A ruling means the Lightning defenseman will make $6.5-million over two seasons.
By BRANT JAMES
Published August 4, 2004
The Lightning budget remained reasonably within general manager Jay Feaster's hopes on Tuesday when an arbiter returned a $6.5-million decision in Pavel Kubina's salary arbitration case.
Arbiter Rolf Valpin awarded the 27-year-old All-Star defenseman a two-year contract worth $3.1-million this season and $3.4-million in 2005-06. Kubina's agent, former Lightning player Petr Svoboda, requested $8.2-million for two seasons; the Lightning submitted a bid of $5.6-million for the same span. Kubina, 27, earned $2.5-million last season when he established personal bests in goals (17), points (35) and plus-minus (9).

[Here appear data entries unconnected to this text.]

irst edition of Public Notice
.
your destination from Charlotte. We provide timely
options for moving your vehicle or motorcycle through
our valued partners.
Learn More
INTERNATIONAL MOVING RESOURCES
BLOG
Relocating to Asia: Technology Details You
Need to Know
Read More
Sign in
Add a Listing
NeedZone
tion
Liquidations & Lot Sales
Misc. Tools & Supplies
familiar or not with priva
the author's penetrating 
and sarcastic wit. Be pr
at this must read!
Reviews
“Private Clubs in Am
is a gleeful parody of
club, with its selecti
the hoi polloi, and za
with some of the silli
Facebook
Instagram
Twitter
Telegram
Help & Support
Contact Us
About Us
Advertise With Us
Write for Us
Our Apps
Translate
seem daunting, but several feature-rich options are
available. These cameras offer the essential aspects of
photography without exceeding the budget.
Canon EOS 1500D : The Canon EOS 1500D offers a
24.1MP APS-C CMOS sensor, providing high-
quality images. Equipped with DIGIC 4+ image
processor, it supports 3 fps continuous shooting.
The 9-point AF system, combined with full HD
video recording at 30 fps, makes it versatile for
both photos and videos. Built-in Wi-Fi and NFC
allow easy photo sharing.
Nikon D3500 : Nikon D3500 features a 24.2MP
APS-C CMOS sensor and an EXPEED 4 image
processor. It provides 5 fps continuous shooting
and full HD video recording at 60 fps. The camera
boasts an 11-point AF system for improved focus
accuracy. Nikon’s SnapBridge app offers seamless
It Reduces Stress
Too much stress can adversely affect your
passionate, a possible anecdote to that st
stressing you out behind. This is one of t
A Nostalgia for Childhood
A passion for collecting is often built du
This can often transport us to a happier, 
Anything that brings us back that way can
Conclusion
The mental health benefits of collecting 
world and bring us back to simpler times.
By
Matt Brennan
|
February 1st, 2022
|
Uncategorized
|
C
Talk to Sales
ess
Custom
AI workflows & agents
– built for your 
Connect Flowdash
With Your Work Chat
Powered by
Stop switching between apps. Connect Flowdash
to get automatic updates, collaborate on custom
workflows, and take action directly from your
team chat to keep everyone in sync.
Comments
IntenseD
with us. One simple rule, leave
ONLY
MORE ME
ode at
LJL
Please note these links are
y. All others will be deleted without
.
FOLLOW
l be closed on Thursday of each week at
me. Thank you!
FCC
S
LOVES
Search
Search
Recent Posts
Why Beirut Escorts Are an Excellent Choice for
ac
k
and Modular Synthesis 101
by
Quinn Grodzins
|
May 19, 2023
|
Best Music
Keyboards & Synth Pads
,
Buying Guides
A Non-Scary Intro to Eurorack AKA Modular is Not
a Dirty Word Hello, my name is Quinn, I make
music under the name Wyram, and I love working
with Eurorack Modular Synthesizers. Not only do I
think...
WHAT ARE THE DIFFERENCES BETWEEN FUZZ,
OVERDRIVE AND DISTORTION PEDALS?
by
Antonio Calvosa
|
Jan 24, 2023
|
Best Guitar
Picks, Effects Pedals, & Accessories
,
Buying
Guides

Feaster seemed as happy to have the first of five potential cases down as he was to have one settled close to his offer.
"The settlement demand was big," he said, "but the good news is Pavel Kubina is under contract for the next two seasons."
Feaster said he and David Schatia, the agent for Ruslan Fedotenko, negotiated until the left wing's hearing began Tuesday, but "the numbers were apart by enough that neither side was willing to give in on it." A decision is due by Thursday.
In less acrimonious business, 24-year-old left wing Dmitry Afanasenkov and 21-year-old right wing Nikita Alexeev accepted qualifying offers and one-year, two-way deals. Alexeev will earn $1,182,500; Afanasenkov $880,880. Each would have to clear waivers to be assigned to the minors. Feaster hopes that is not an issue.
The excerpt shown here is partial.